Concepcion was the keynote speaker at the annual roundtable, which brings together people with intellectual and developmental disabilities, their family members and legal advocates, and the community and government organizations that support them. The first roundtable took place in 2014 after Chin created the clinic with the help of a $1 million grant from the Taft Foundation, represented by Howard Rothman ’71 and Joan Rothman.

“The roundtable has become an important conversation for all those who work in this field that touches the lives of so many New Yorkers,” Dean Nick Allard said. This year’s gathering included representatives from the New York City Mayor’s Office for People with Disabilities, the New York City Commission on Human Rights, Mental Hygiene Legal Services, judges, attorneys, social workers, educators, self-advocates, service providers, and parents, as well as Brooklyn Law School students.

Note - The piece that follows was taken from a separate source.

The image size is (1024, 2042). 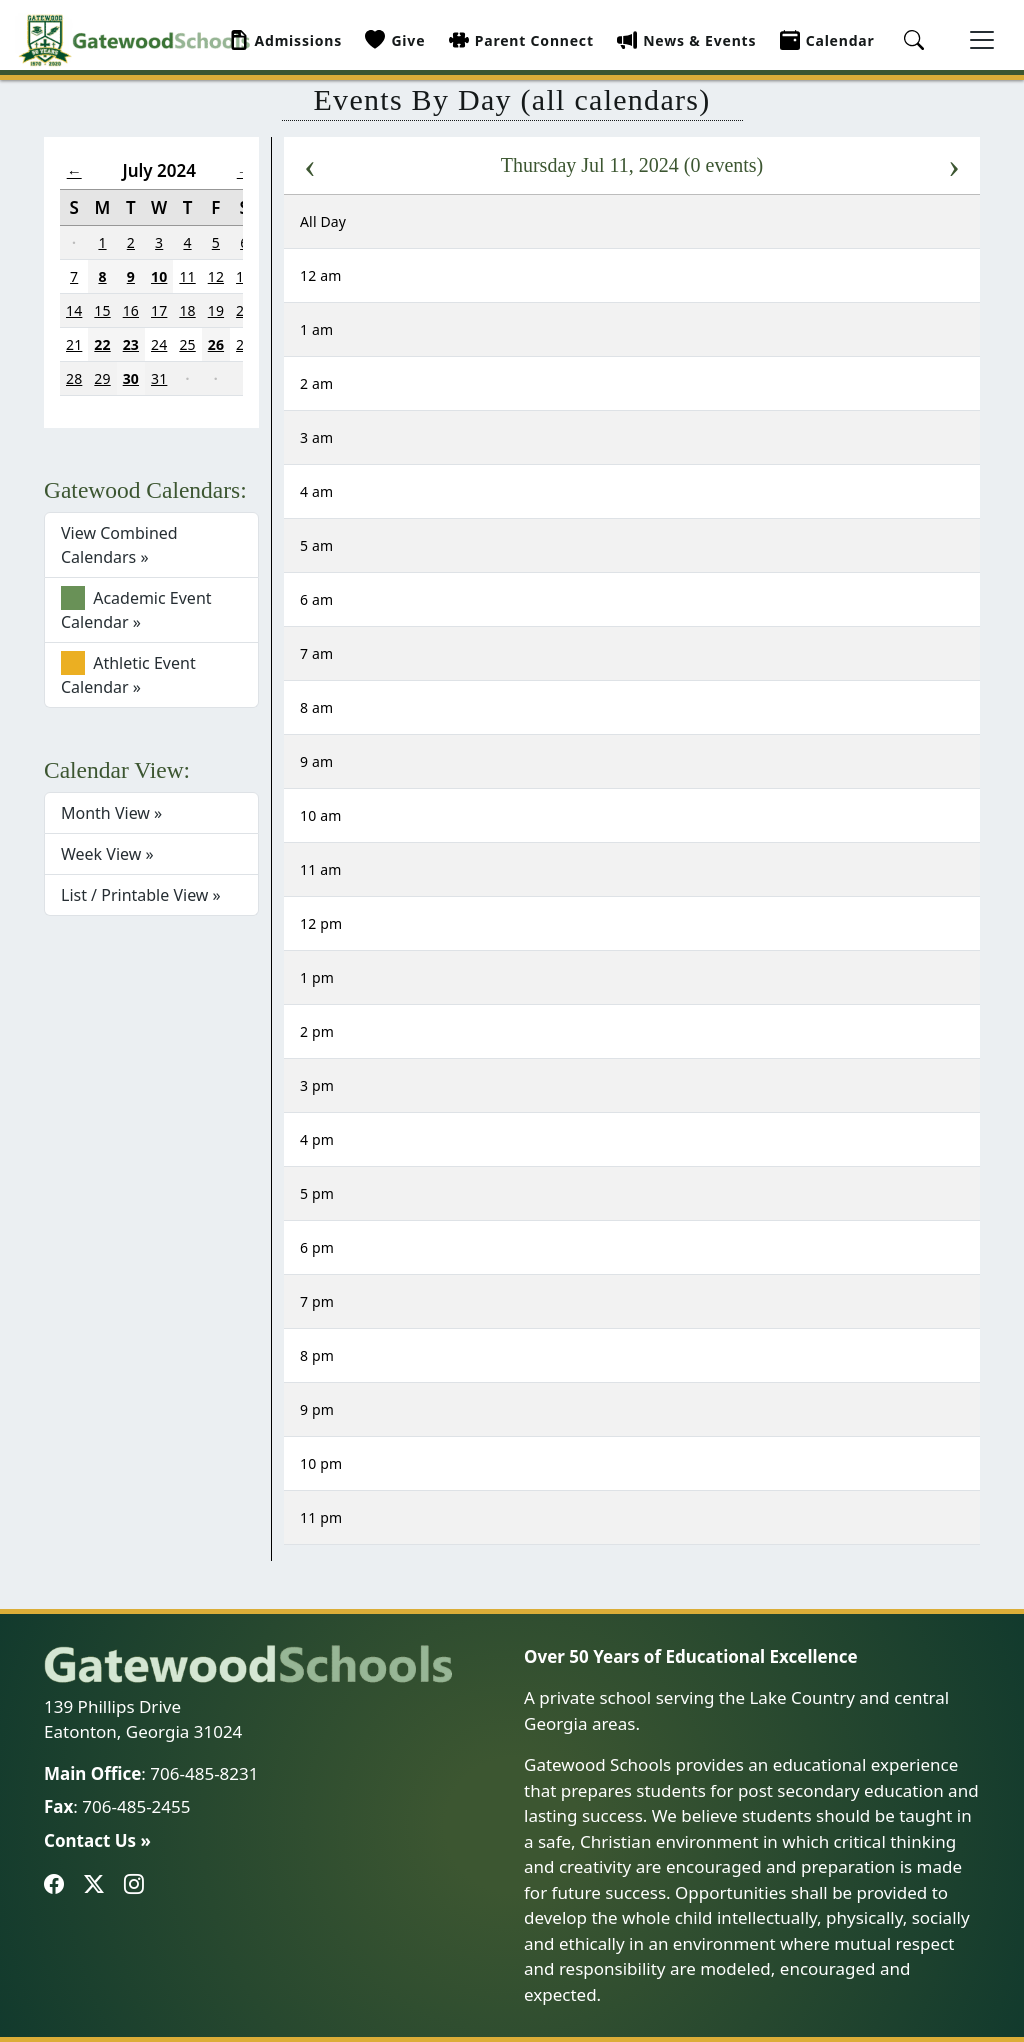 I want to click on 21, so click(x=74, y=344).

“I loved hearing different perspectives on issues facing the disabled community from a variety of people at the roundtable,” said Raine Henry ’19, a member of the clinic. “I also enjoyed the number of hands-on experiences I got with the clinic, such as interviewing skills I was able to use to gather information to write our report to the court.”

One of the most unique aspects of the clinic is its commitment to serving adults with intellectual and developmental disabilities based on that community’s specific needs. Since the beginning, Chin has kept an open dialogue with stakeholders to determine and continually reaffirm the greatest needs.

“I felt that one of the most important things in designing the clinic was to determine what the community needs were, as opposed to just deciding on my own what kind of cases we would take,” Chin said. “I did a ton of outreach, went out and met with community groups, parent groups, and educators who worked with this population.”

The clinic also works on issues involving parental rights and discrimination regarding access to services. They have filed amicus briefs and appellate briefs arguing that the Administration for Children’s Services must provide accommodation to help parents with disabilities meet requirements to maintain custody of their children under the Americans With Disabilities Act, and they are currently defending a deaf client who lives in a nursing home that they argue is not providing appropriate and consistent interpreting services.